Lexical resources are widely popular in the field of Sentiment Analysis, as they represent a resource that directly encodes sentimental knowledge. Usually sentiment lexica are used for polarity estimation through the matching of words contained in a text and their associated lexicon sentiment polarities. Nevertheless, such resources have limitations in vocabulary coverage and domain adaptation. Besides, many recent techniques exploit the concept of distributed semantics, normally through word embeddings. In this work, a semantic similarity metric is computed between text words and lexica vocabulary. Using this metric, this paper proposes a sentiment classification model that uses the semantic similarity measure in combination with embedding representations. In order to assess the effectiveness of this model, we perform an extensive evaluation. Experiments show that the proposed method can improve Sentiment Analysis performance over a strong baseline, being this improvement statistically significant. Finally, some characteristics of the proposed technique are studied, showing that the selection of lexicon words has an effect in cross-dataset performance. (C) 2018 The Authors. Published by Elsevier B.V. This is an open access article under the CC BY license.

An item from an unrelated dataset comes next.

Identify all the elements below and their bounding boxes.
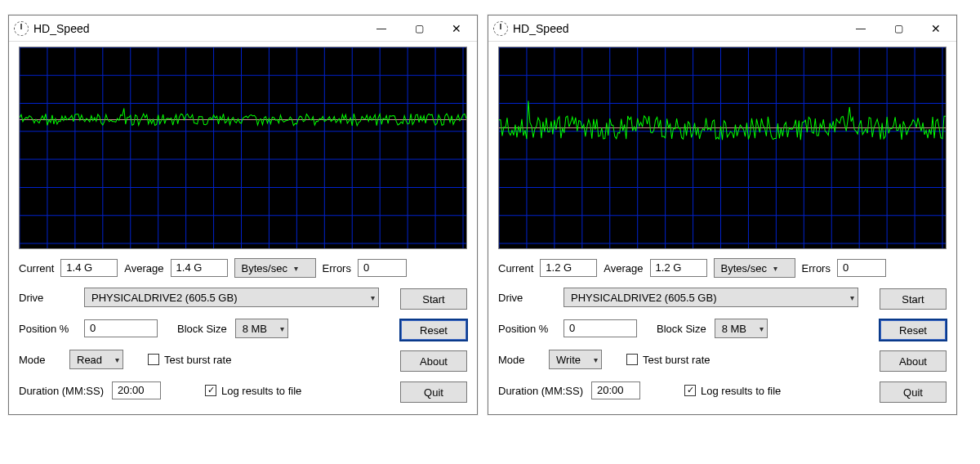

机译:词汇资源在情感分析领域广为流行,因为它们代表直接编码情感知识的资源。通常,通过将文本中包含的单词及其关联的词典情感极性进行匹配,可以将情感词典用于极性估计。但是,此类资源在词汇覆盖和领域适应方面存在局限性。此外,许多最新技术通常通过词嵌入来利用分布式语义的概念。在这项工作中,在文本单词和词汇词汇之间计算了语义相似性度量。使用这种度量,本文提出了一种情感分类模型,该模型将语义相似性度量与嵌入表示结合使用。为了评估此模型的有效性,我们进行了广泛的评估。实验表明,所提出的方法可以在较高的基线上提高情感分析性能,这在统计上是显着的。最后,研究了所提出技术的一些特征,表明词典词的选择对跨数据集性能有影响。 (C)2018作者。由Elsevier B.V.发布。这是CC BY许可下的开放获取文章。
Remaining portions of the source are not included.